Transcript
John: Welcome to today's lecture in Mechanistic Interpretability of Neural Networks. Today's paper is "BASE MODELS KNOW HOW TO REASON, THINKING MODELS LEARN WHEN." We've seen a lot of recent work on making models more efficient, like in "AdaptThink" or "Thinkless," which focus on teaching models when to engage in costly reasoning. This work, coming from researchers at the University of Oxford and others, takes a more fundamental approach. It asks what the mechanistic difference between a base model and a fine-tuned reasoning model actually is. Yes, Noah?
Noah: Hi Professor. So, if the idea is that base models already have these skills, does the paper suggest that fine-tuning is just… inefficient? That we’re re-teaching things the model already has stored?
John: That’s a sharp way to put it. The authors would argue it's not about re-teaching, but about teaching a new, higher-level skill: orchestration. The core hypothesis is that base models possess the fundamental reasoning components, but thinking models primarily learn the sequence—the "when" and "how" to deploy them correctly. It's the difference between having a set of tools and having a blueprint for how to use them to build something.

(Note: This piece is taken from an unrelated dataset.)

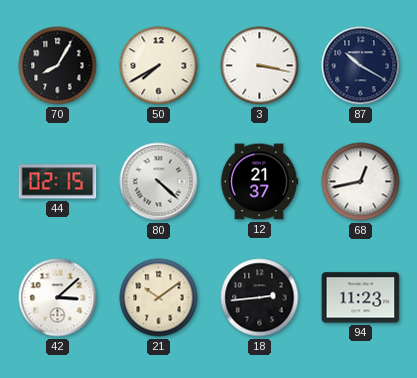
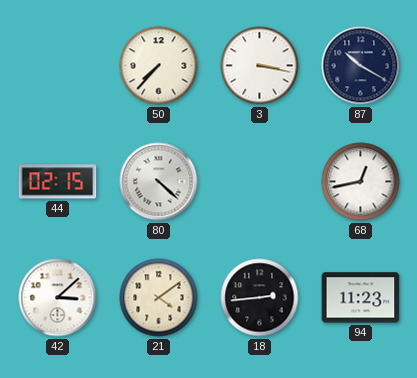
70: 8:05 -> none
50: 7:40 -> 7:37
12: 21:37 -> none
21: 10:09 -> 4:09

John: To test this hypothesis, they took a two-step approach. First, they had to identify what these reasoning "tools" even are. Instead of defining them top-down, they developed an unsupervised method to discover a taxonomy of reasoning mechanisms directly from the thinking models' activations. Second, they used this taxonomy to build what they call a hybrid model. This model uses the logic of a thinking model to steer a base model, essentially telling it which reasoning tool to use at each step of a problem.
Noah: An unsupervised taxonomy? How did they ensure the categories they found were actually meaningful cognitive steps and not just statistical artifacts of the text?

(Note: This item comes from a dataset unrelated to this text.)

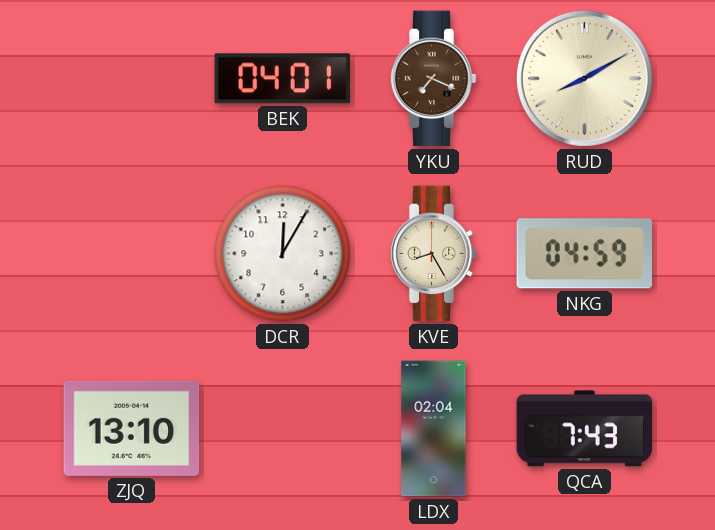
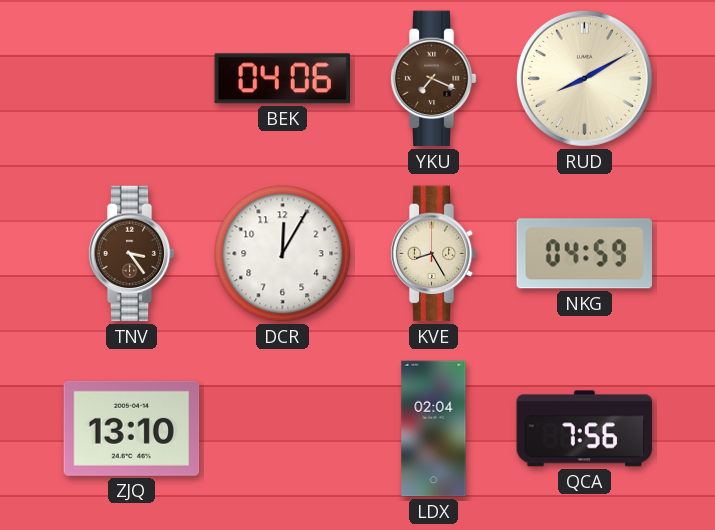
BEK: 04:01 -> 04:06
TNV: none -> 3:24
QCA: 7:43 -> 7:56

John: Excellent question. That’s the first major part of their methodology. They collected sentence-level activations from several thinking models working on reasoning problems. Then, they trained a Sparse Autoencoder, or SAE, on these activations. The key was that they heavily constrained the SAE's latent dimension, forcing it to learn a very compact set of fundamental features that represent distinct modes of reasoning.
Noah: Why sentence-level? And why a constrained SAE? Usually with SAEs in interpretability, we see much larger feature sets to capture everything.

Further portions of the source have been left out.